Summarising the most important characteristics for a successful adoption, models should be:

  1. Substantively justifiable and attractive for providers within all sectors;
  2. Easy to implement in the daily routine;
  3. Evidence based;
  4. Customisable to the explicit needs of service users and their relatives; 
  5. Destigmatising and at the service of social rehabilitation;
  6. Easily adaptable to a change in circumstances;
  7. Contributing to the functioning of society as a whole. 
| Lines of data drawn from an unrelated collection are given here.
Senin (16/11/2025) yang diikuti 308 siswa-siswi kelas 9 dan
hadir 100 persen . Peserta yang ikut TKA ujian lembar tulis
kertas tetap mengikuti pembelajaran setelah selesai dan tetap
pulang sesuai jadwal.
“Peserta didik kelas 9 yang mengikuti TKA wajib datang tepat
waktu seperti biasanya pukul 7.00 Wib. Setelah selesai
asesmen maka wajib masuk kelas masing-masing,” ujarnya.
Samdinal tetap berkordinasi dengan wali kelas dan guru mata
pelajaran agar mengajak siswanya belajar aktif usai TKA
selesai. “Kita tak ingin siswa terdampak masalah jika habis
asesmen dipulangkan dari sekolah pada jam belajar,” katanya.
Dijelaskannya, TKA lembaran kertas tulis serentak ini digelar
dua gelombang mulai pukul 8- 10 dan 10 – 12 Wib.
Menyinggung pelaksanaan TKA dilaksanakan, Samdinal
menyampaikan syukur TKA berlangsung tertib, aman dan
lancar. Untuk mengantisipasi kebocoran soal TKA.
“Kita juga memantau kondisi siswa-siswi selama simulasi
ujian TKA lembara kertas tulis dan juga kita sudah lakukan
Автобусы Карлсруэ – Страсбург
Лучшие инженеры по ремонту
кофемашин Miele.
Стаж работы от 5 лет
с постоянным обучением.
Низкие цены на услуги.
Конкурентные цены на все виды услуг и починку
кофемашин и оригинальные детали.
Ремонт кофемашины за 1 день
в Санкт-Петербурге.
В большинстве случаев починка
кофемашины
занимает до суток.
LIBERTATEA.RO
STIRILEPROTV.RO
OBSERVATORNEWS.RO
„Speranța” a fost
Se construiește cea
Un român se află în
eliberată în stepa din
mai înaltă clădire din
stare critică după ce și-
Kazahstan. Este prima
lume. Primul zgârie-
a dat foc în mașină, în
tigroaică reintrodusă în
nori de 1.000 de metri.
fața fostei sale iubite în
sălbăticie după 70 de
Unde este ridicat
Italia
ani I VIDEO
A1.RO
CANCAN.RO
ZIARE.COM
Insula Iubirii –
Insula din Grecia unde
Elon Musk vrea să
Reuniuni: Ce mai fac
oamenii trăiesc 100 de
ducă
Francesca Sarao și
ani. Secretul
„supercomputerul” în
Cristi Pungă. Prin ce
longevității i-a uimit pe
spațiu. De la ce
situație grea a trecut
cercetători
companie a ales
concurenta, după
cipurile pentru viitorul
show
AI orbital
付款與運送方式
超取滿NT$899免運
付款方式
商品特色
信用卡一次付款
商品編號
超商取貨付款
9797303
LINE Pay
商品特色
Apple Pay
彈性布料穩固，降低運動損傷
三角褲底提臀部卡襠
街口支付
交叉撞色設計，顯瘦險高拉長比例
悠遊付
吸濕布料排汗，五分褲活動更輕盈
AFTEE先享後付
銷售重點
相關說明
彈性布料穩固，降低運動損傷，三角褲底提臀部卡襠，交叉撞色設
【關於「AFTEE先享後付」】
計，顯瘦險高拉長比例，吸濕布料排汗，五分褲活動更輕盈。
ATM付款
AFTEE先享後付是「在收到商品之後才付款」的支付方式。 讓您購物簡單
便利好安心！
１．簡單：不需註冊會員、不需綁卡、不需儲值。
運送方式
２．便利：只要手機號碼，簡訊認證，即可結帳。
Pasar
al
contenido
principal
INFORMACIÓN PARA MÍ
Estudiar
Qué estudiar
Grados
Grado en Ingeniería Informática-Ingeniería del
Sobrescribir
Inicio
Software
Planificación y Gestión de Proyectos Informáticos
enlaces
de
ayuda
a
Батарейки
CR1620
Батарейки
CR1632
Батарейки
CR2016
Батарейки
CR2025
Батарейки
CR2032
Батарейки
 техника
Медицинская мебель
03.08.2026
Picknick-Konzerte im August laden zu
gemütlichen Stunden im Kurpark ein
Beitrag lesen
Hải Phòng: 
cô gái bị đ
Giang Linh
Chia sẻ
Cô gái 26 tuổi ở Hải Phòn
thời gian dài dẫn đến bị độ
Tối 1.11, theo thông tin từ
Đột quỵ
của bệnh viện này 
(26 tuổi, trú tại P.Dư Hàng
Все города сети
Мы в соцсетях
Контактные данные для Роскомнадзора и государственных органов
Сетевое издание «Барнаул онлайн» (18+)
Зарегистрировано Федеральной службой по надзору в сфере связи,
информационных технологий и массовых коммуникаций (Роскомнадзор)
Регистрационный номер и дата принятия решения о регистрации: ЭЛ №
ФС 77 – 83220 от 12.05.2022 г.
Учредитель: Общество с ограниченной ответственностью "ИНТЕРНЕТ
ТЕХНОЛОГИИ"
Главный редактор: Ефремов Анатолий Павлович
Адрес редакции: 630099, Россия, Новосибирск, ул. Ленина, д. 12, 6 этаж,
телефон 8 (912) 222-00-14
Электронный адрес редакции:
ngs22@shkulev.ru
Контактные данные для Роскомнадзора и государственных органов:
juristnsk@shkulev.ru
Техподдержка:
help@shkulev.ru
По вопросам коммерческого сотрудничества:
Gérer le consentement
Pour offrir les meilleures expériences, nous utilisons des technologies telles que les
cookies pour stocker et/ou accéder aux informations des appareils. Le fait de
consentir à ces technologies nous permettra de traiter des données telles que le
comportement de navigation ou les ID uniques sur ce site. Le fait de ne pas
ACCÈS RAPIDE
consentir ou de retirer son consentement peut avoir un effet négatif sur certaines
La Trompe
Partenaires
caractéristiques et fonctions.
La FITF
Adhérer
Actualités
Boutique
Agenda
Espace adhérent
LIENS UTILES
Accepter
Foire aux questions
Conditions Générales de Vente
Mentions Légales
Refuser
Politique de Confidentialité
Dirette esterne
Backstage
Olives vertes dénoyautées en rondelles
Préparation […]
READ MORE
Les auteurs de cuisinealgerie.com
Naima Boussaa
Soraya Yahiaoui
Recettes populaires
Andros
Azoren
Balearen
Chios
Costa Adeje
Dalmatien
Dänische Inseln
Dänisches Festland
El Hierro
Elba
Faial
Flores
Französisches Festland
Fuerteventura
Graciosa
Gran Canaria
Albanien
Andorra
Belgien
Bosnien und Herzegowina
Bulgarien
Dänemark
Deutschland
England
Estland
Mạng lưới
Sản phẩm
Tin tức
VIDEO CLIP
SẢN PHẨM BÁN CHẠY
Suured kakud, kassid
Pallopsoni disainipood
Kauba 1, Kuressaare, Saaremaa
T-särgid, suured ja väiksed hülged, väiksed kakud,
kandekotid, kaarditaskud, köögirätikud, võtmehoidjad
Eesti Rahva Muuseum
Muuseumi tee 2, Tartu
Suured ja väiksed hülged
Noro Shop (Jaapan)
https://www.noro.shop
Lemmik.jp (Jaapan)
The expectation is that this will promote the dissemination and adoption of integrated care pathways in common practice, as well as encourage service users to adhere to care plans, while keeping associated healthcare costs under control. 

 

The Collaborative Care Model

The Collaborative Care model, developed at the University of Washington by the team of Unützer, has emerged as the most effective model of integrating mental health care in primary care settings. The model offers opportunities to achieve the Triple Aim of health care reform: improving access to care; improving health outcomes; and making the most cost-effective use of the available healthcare workforce. Its success is to a great extent fuelled by holistic workflows in which members of a multidisciplinary team blend their knowledge and skills in one integrated healthcare process. Based on the principles of effective chronic illness care, the Collaborative Care model involves a shift in how traditional medicine is practiced. 

 

In the Collaborative Care model psychologists are positioned next to primary care professionals to support the healthcare process with diagnostic assessments and brief counseling of service users. Where necessary, psychiatric consultants are called in to assist with complex differential diagnoses and complex pharmacological management that go beyond the competencies of GPs. 

 

The following principles define the core of Collaborative Care:

 

(1) Patient-Centred Team Care

Disciplines collaborate effectively within a shared care plan that is focused on patient-centred goals. Collaboration results in a better healthcare experience for patients and increased patient engagement with oftentimes improved health outcomes.

 

(2) Population-Based Care

A defined group of patients is tracked in a registry. Focus is not only on the ‘numerator’, i.e. the patients who present for care, but also on the ‘denominator’, i.e. those patients who need care and who are not yet recognised and engaged in care, or those who have initiated care but are falling through the cracks because of inadequate follow-up. Mental health specialists provide caseload-focused consultation, not just ad-hoc advice. 

 

(3) Measurement-Based Treatment to Target

Treatment plans clearly articulate personal goals and evidence-based tools routinely measure clinical outcomes. Treatment to target requires providers to systematically track patient improvement and to adjust treatments if patients are not improving as expected. 

 

(4) Evidence-Based Care

Patients are offered treatments with credible research evidence to support their efficacy in treating the target condition. Collaborative Care is one of the few integrated care models that has a substantial evidence base for its effectiveness.

 

(5) Accountable Care

Providers are accountable and reimbursed for quality of care and clinical outcomes, not just the volume of care provided. 

 

Research and Evaluation 

 

There is great potential for research and evaluation in the area of the dissemination and adoption of new models of care. At present there still are few research data available to support the value of proposed solutions, as access to accurate data about the dissemination and adoption of new healthcare models is complicated by a communication gap between research and clinical practice. In order to settle this, an infrastructure is needed that not only allows for the gathering of healthcare outcomes at an individual level, but also for the gathering of information on how new models of care are adopted by providers.